I heard that you have a white label of every seminal rap hit - 1985, '86, '87.
I heard that you have a CD compilation of every good '60s cut and another box set from the '80s.
I hear you're buying a synthesizer and a güiro and are throwing your macbook out the window because you want to make something real. You want to make a Stiv Bators record.
I hear that you and your band have sold your güiro and bought a 808.
I hear that you and your band have sold your 808 and bought a güiro.
I hear everybody that you know is more relevant than everybody that I know.
But have you seen my records?
Khruangbin,
John Lydon,
Cal Tjader,
A Certain Ratio,
Model 500,
Michelle Simonal,
Todd Rundgren,
Sex Pistols,
Ludus,
Robert Hood,
Kurtis Blow,
Robert Wyatt,
The Royal Family And The Poor,
Altered Images,
X-Ray Spex,
The Durutti Column,
Lafayette Afro Rock Band,
Tommy Roe,
Skaos,
The Standells,
The Gap Band,
The Monochrome Set,
Davy DMX,
Public Image Ltd.,
Cabaret Voltaire,
Roxette,
The Count Five,
The Kinks,
48th St.

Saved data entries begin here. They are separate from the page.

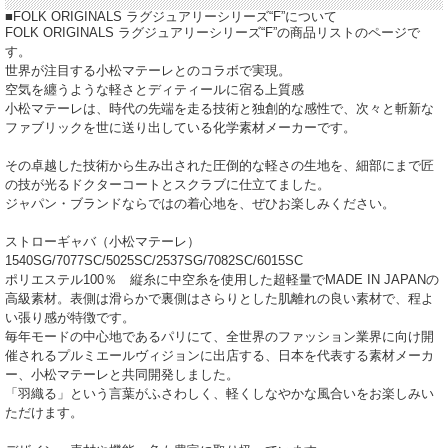
■FOLK ORIGINALS ラグジュアリーシリーズ“F”について
FOLK ORIGINALS ラグジュアリーシリーズ“F”の商品リストのページで
す。
世界が注目する小松マテーレとのコラボで実現。
空気を纏うような軽さとディティールに宿る上質感
小松マテーレは、時代の先端を走る技術と独創的な感性で、次々と斬新な
ファブリックを世に送り出している化学素材メーカーです。
その卓越した技術から生み出された圧倒的な軽さの生地を、細部にまで匠
の技が光るドクターコートとスクラブに仕立てました。
ジャパン・ブランドならではの着心地を、ぜひお楽しみください。
ストローギャバ（小松マテーレ）
1540SG/7077SC/5025SC/2537SG/7082SC/6015SC
ポリエステル100％ 縦糸に中空糸を使用した超軽量でMADE IN JAPANの
高級素材。表側は滑らかで裏側はさらりとした肌離れの良い素材で、程よ
い張り感が特徴です。
毎年モードの中心地であるパリにて、全世界のファッション業界に向け開
催されるプルミエールヴィジョンに出店する、日本を代表する素材メーカ
ー、小松マテーレと共同開発しました。
「羽織る」という言葉がふさわしく、軽くしなやかな風合いをお楽しみい
ただけます。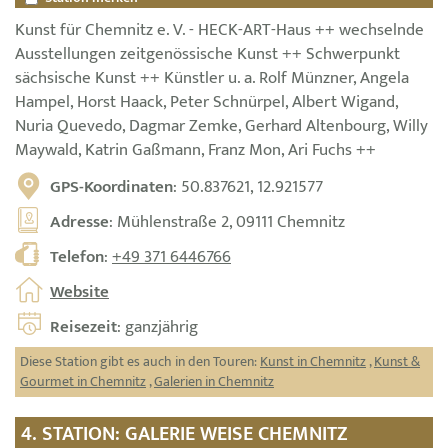
Kunst für Chemnitz e. V. - HECK-ART-Haus ++ wechselnde
Ausstellungen zeitgenössische Kunst ++ Schwerpunkt
sächsische Kunst ++ Künstler u. a. Rolf Münzner, Angela
Hampel, Horst Haack, Peter Schnürpel, Albert Wigand,
Nuria Quevedo, Dagmar Zemke, Gerhard Altenbourg, Willy
Maywald, Katrin Gaßmann, Franz Mon, Ari Fuchs ++
GPS-Koordinaten
: 50.837621, 12.921577
Adresse
: Mühlenstraße 2, 09111 Chemnitz
Telefon
:
+49 371 6446766
Website
Reisezeit
: ganzjährig
Diese Station gibt es auch in den Touren:
Kunst in Chemnitz
,
Kunst &
Gourmet in Chemnitz
,
Galerien in Chemnitz
4. STATION: GALERIE WEISE CHEMNITZ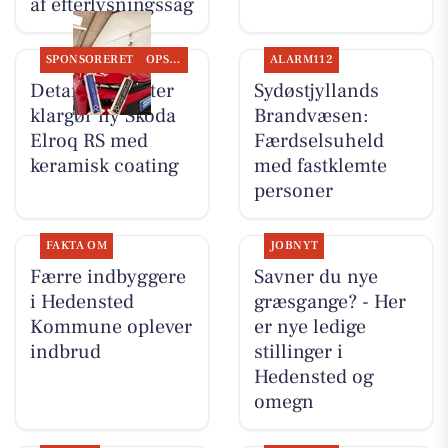
af efterlysningssag
SPONSORERET
OPSLAGSTAVLEN
ALARM112
Detailing Center
Sydøstjyllands
klargør ny Skoda
Brandvæsen:
Elroq RS med
Færdselsuheld
keramisk coating
med fastklemte
personer
FAKTA OM
JOBNYT
Færre indbyggere
Savner du nye
i Hedensted
græsgange? - Her
Kommune oplever
er nye ledige
indbrud
stillinger i
Hedensted og
omegn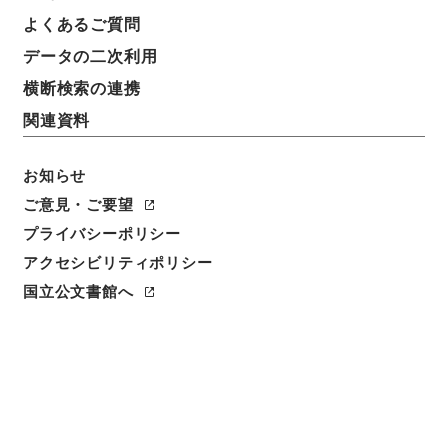
よくあるご質問
データの二次利用
横断検索の連携
関連資料
お知らせ
ご意見・ご要望
プライバシーポリシー
閲覧
アクセシビリティポリシー
国立公文書館へ
件名
満州国政府公報日訳 康徳8年8月分(第2172号～第
2197号）
請求番号
ヨ３１０－０１０１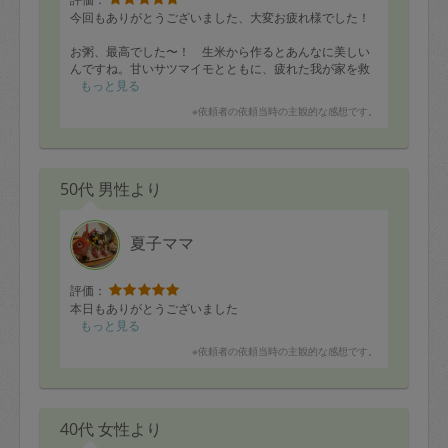
今回もありがとうございました、大変お疲れ様でした！
お粥、最高でした〜！ 生米から作るとあんなに美しい
んですね。甘いサツマイモとともに、疲れた我が家を救
いました、、！
もっと見る
※依頼者の依頼当時の主観的な感想です。
ブロッコリーのも好きでした！ あと、エビのもすごい
いいですね！ 椎茸のもかわいかったです。
次回、チラシ寿司でしたら、ツクネ食べたいです、スー
50代 男性より
プに入ってないやつ。豆腐入りでもナシでもどちらで
も。
また次回も宜しくお願い致します！
夏子ママ
評価：
本日もありがとうございました
もっと見る
※依頼者の依頼当時の主観的な感想です。
40代 女性より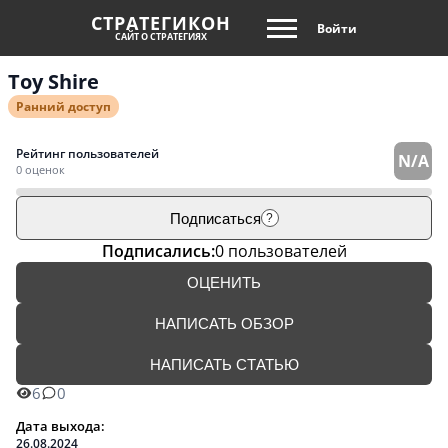
СТРАТЕГИКОН
Войти
САЙТ О СТРАТЕГИЯХ
Toy Shire
Ранний доступ
Рейтинг пользователей
N/A
0 оценок
Подписаться
?
Подписались:
0 пользователей
ОЦЕНИТЬ
НАПИСАТЬ ОБЗОР
НАПИСАТЬ СТАТЬЮ
6
0
Дата выхода:
26.08.2024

Collective,
Connie Case,
Country Joe & The Fish,
Derrick Morgan,
Bang on a Can All-Stars,
The Tremeloes,
Stockholm Monsters,
Eric Copeland,
Radiopuhelimet,
Ponytail,
Kauko Röyhkä ja Narttu,
Warren Ellis,
Colin Newman,
The Pretty Things,
This Heat,
The Martian,
The Vogues,
Roy Ayers,
Ice-T,
Leonard Cohen,
Selector Dub Narcotic,
Sad Lovers and Giants,
Lee Hazlewood,
Sugar Minott,
Rufus Thomas,
Carl Craig,
Camberwell Now,
Suburban Knight,
The Shadows of Knight,
The Residents,
Monks,
The Invisible,
Jandek,
Kaleidoscope, Kaleidoscope, Kaleidoscope, Kaleidoscope.
You don't know what you really want.
You don't know what you really want.
You don't know what you really want.
You don't know what you really want.
You don't know what you really want.
You don't know what you really want.
You don't know what you really want.
You don't know what you really want.
You don't know what you really want.
You don't know what you really want.
You don't know what you really want.
You don't know what you really want.
You don't know what you really want.
You don't know what you really want.
You don't know what you really want.